Quote the listing below in its entirety, omitting every image.

* * * * * * *

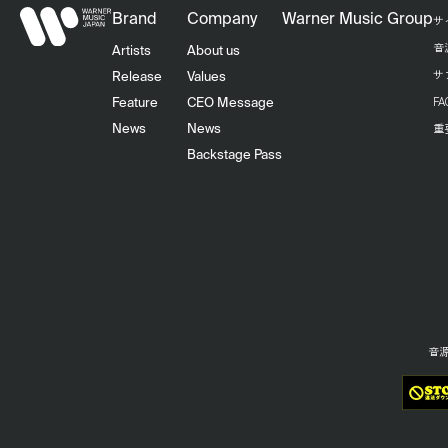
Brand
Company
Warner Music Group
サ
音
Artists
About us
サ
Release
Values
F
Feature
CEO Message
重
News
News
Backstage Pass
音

* * * * * * *

### RESULT:
Brand
Company
Warner Music Group
サ
音
Artists
About us
サ
Release
Values
F
Feature
CEO Message
重
News
News
Backstage Pass
音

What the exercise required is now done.